[Source records]

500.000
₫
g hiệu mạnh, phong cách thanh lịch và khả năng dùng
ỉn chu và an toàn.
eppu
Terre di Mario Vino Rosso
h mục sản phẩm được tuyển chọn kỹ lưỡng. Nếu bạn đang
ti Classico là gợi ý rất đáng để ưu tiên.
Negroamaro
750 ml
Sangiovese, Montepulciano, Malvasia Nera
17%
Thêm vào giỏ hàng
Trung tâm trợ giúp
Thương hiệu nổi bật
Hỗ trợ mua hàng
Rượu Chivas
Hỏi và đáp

** What is needed **
Give back exactly the lines from the line containing "g hiệu mạnh, phong" to the end of the entries, and no other lines.

** Your solution **
g hiệu mạnh, phong cách thanh lịch và khả năng dùng
ỉn chu và an toàn.
eppu
Terre di Mario Vino Rosso
h mục sản phẩm được tuyển chọn kỹ lưỡng. Nếu bạn đang
ti Classico là gợi ý rất đáng để ưu tiên.
Negroamaro
750 ml
Sangiovese, Montepulciano, Malvasia Nera
17%
Thêm vào giỏ hàng
Trung tâm trợ giúp
Thương hiệu nổi bật
Hỗ trợ mua hàng
Rượu Chivas
Hỏi và đáp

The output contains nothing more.